Web page where you can follow the presentation content:

qr-code-webpage

1 Introduction

After Pınar Gültekin went missing on July 16, 2020, her family, friends, and women’s movement organizations began efforts to find her, especially by using social media platforms. During this period, Twitter was used very actively.

Key dates in the process:

  • On July 21, 2020, it was revealed that she had been killed by a man named Cemal Metin Avcı.

  • In July 2020, debates around the Istanbul Convention intensified (there was a strong reaction on social media to Abdurrahman Dilipak’s July 27 column titled “AKP’nin papatyaları”).

  • The first hearing took place on November 9, 2020.

  • On March 20, 2021, Türkiye withdrew from the Istanbul Convention as a result of the opposing campaigns.

  • At the 13th hearing on June 20, 2022, a sentence of aggravated life imprisonment was first issued, then reduced to 23 years with “unjust provocation” mitigation.

1.1 Research Questions

  1. Between December 27, 2020 and January 3, 2021, what kind of network do users who tweet about the Pınar Gültekin murder form?
    • Who are the main actors in the network?

    • Who dominates the network?
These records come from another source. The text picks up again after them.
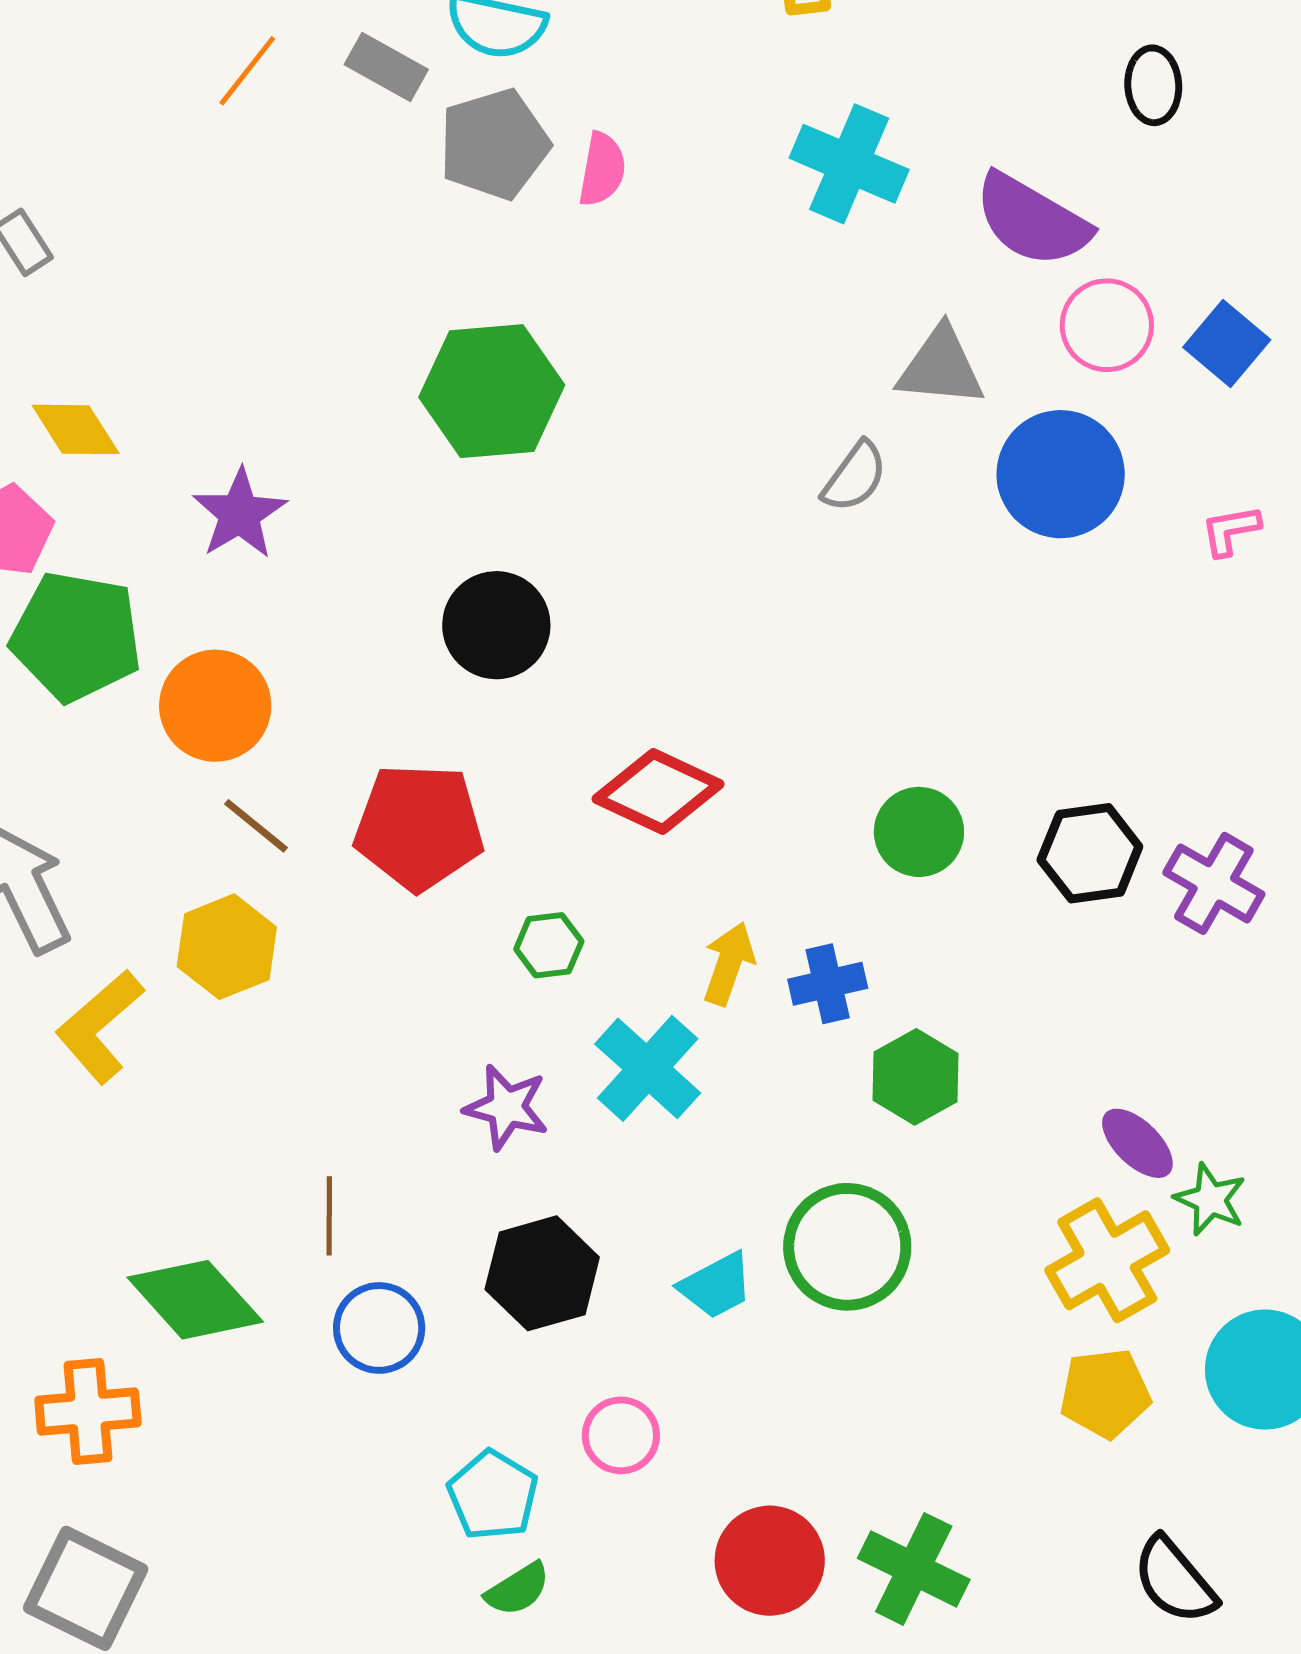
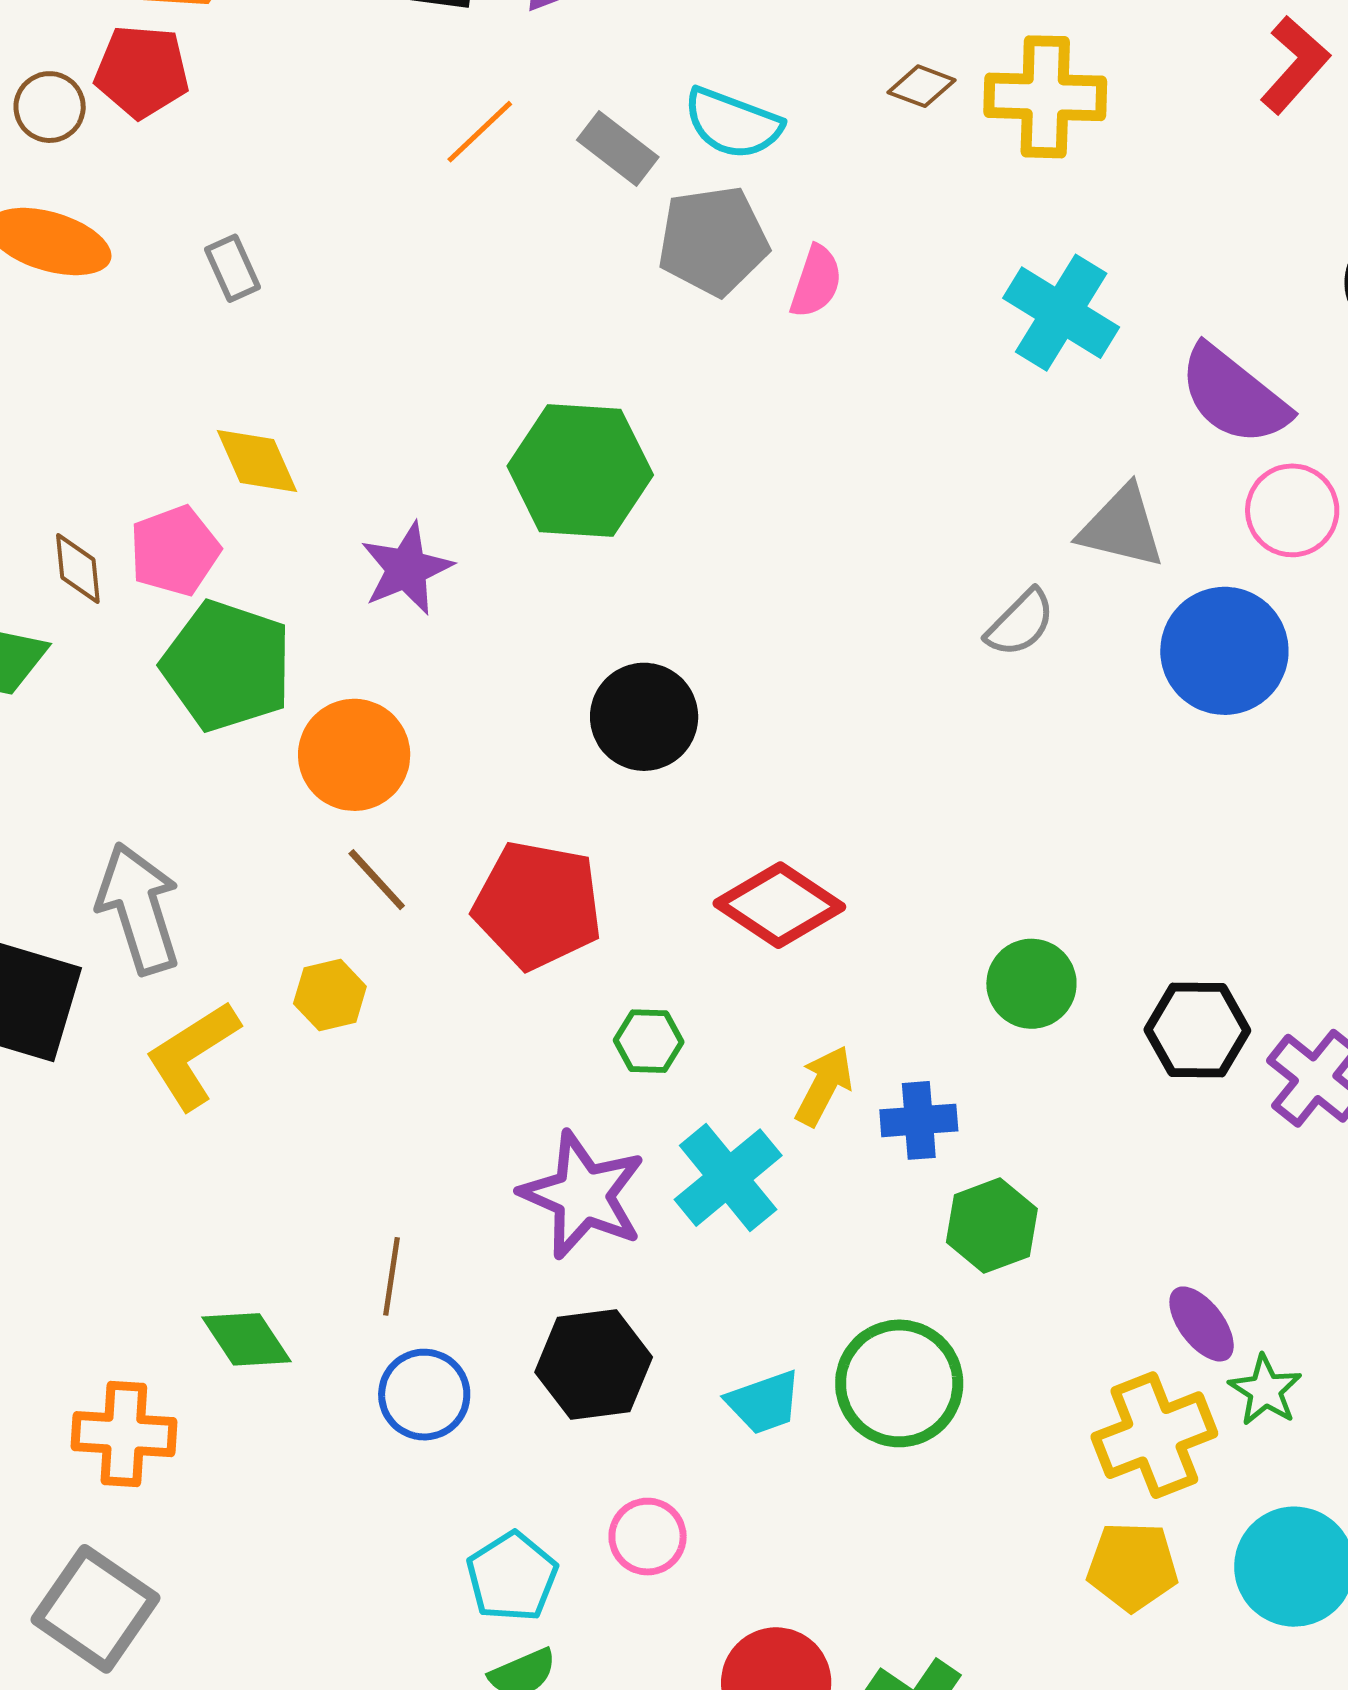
green hexagon: (492, 391) -> (580, 470), moved
yellow hexagon: (227, 947) -> (330, 995), size x0.7
purple star: (506, 1107) -> (583, 1195), size x1.5
green diamond: (195, 1300) -> (246, 1339), size x0.7

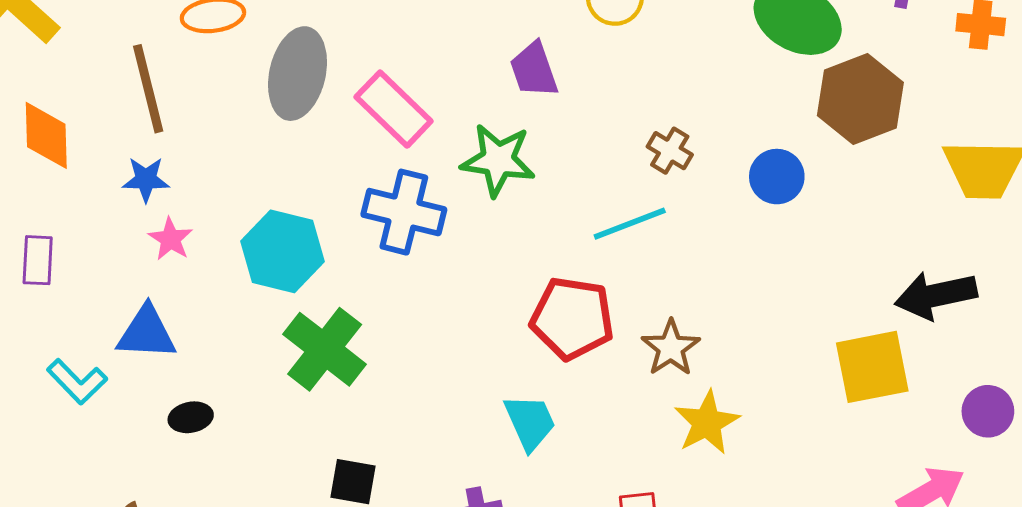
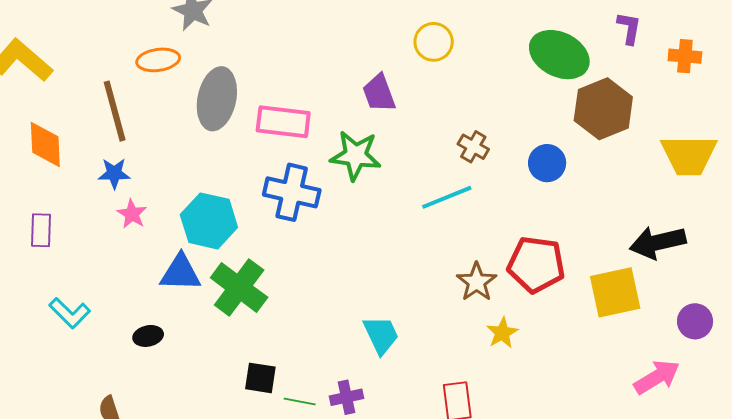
pink rectangle: (394, 109) -> (283, 122), turned -36
red pentagon: (572, 318) -> (536, 264), moved
blue triangle: (147, 333) -> (180, 273), moved
yellow star: (707, 423) -> (502, 333), size x0.7

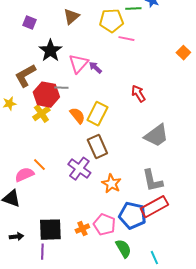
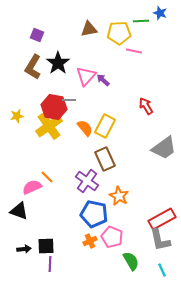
brown triangle: (71, 17) -> (89, 29), moved, turned 30
brown L-shape: (25, 76) -> (33, 67), moved, turned -30
yellow cross: (41, 114) -> (49, 126), size x1.5
gray L-shape: (152, 181) -> (160, 240), moved
blue pentagon: (132, 216) -> (94, 214), moved
black square: (50, 230) -> (46, 246), moved, size x0.7

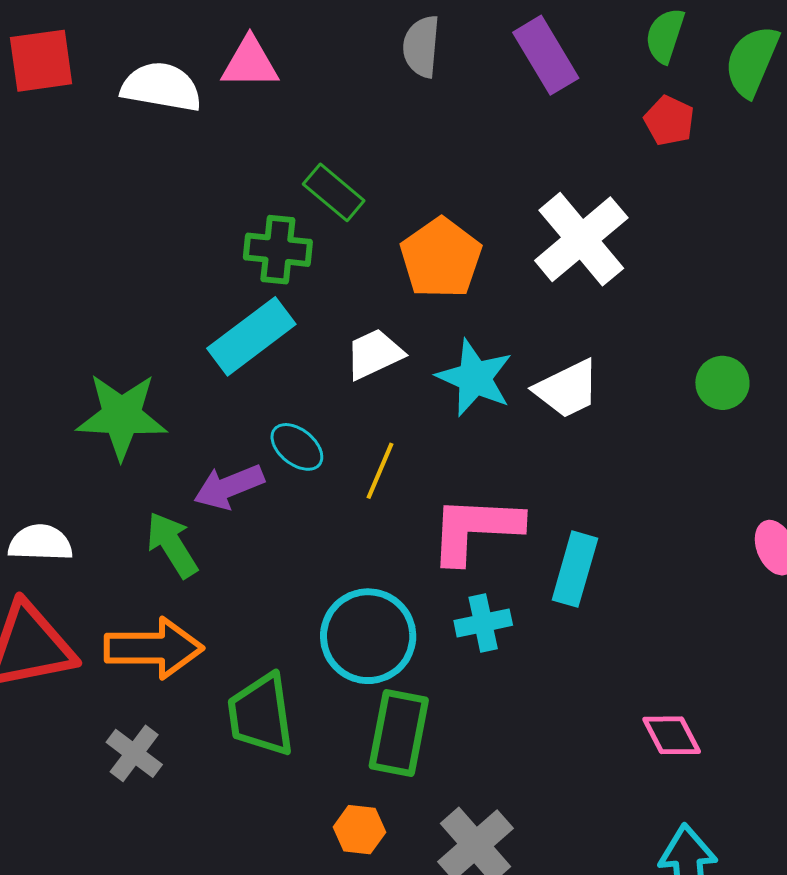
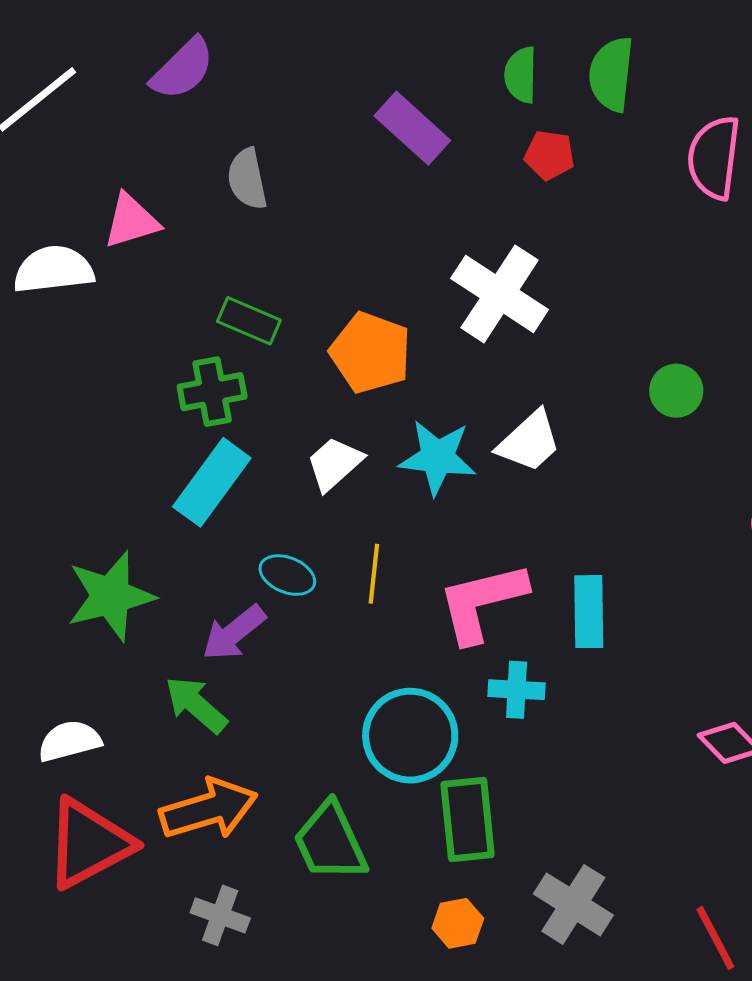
gray semicircle: (421, 46) -> (247, 179), moved
cyan cross: (483, 623) -> (517, 690), turned 32

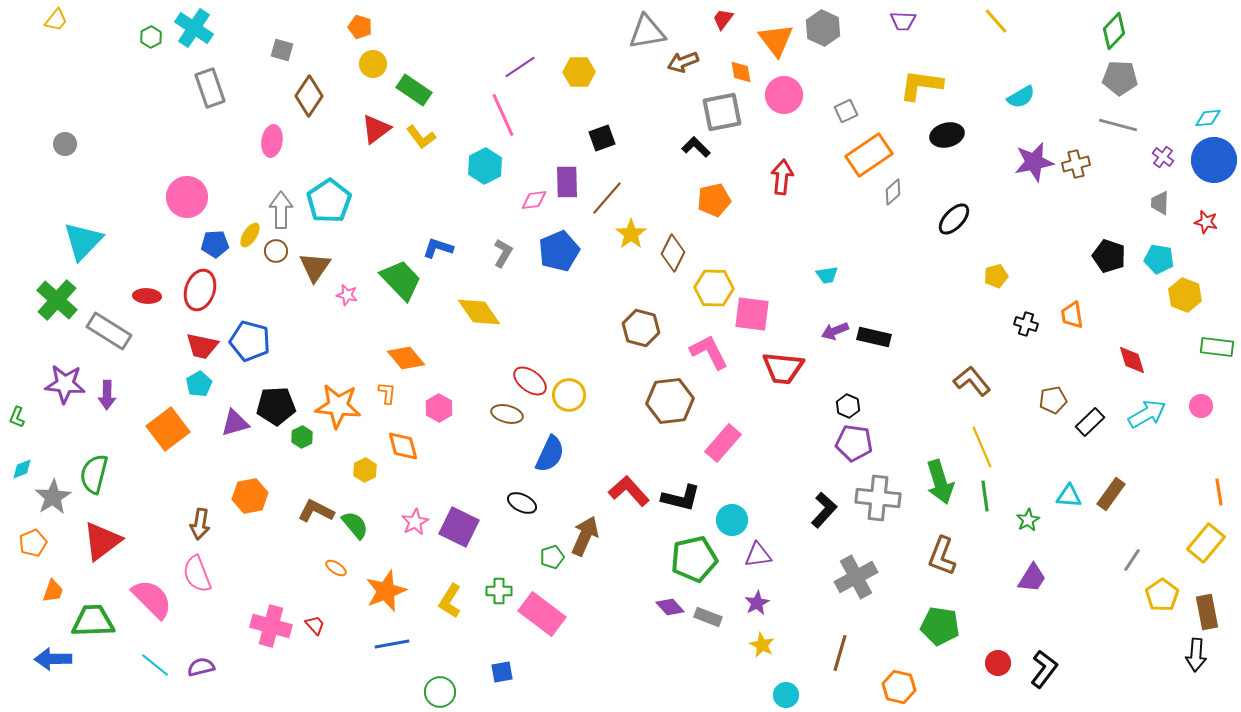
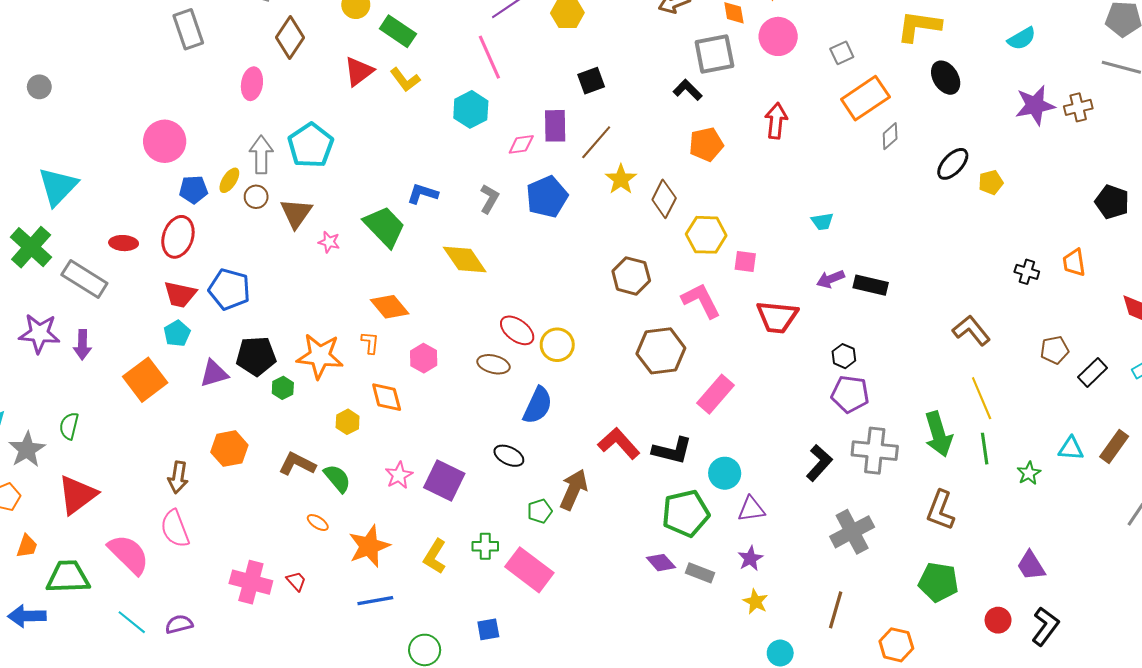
black ellipse: (947, 135) -> (946, 78), turned 72
yellow pentagon: (996, 276) -> (991, 182), moved
pink square: (752, 314) -> (745, 262), size x0.6
green semicircle: (94, 474) -> (69, 426), size x0.7
purple trapezoid: (1032, 578) -> (1031, 566), moved, turned 116

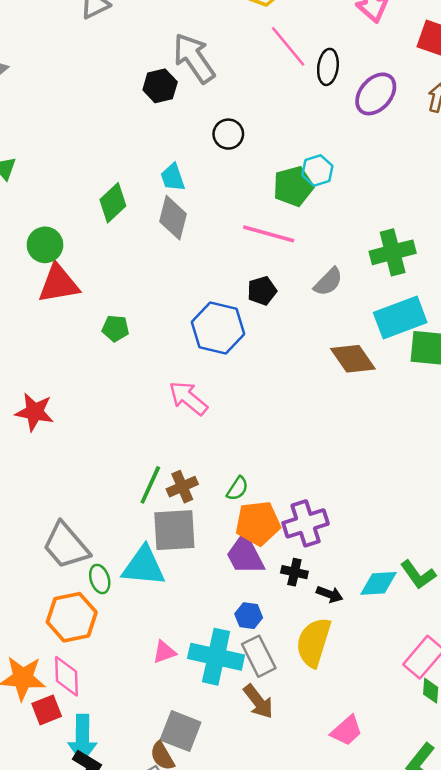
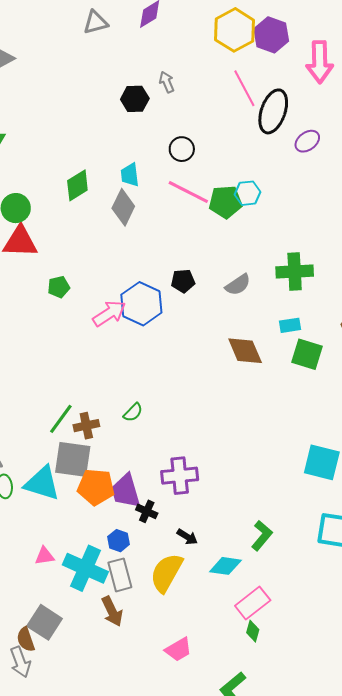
gray arrow: (194, 58) -> (167, 82), size x0.5
black ellipse: (328, 67) -> (273, 111), size x1.5
purple ellipse: (376, 94) -> (307, 141), size x0.7
pink line: (269, 234) -> (188, 192), moved
cyan rectangle: (400, 317) -> (290, 325), size x0.5
green pentagon: (115, 328) -> (59, 287), turned -30
pink arrow: (188, 398) -> (109, 313), moved, turned 96
green semicircle: (237, 489) -> (133, 412), moved
orange pentagon: (258, 523) -> (96, 487), moved
black cross: (294, 572) -> (147, 511), moved
green L-shape: (418, 575) -> (262, 536), turned -116
cyan diamond: (379, 583) -> (225, 566), moved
Which actors form clusters?

    • Who are the actors around the main actors?

    • Which political pole do actors belong to?

  1. Between December 27, 2020 and January 3, 2021, what is most frequently discussed in tweets about the Pınar Gültekin murder?

1.2 Data Collection

Using Twitter API v2 Academic Research access level, the data was collected in R (via the academictwitteR package).

Academic research level: monthly upper limit of 10 million requests (Full archive search, Full archive tweet count). In other levels (Essential, Elevated) only the last week of data can be accessed.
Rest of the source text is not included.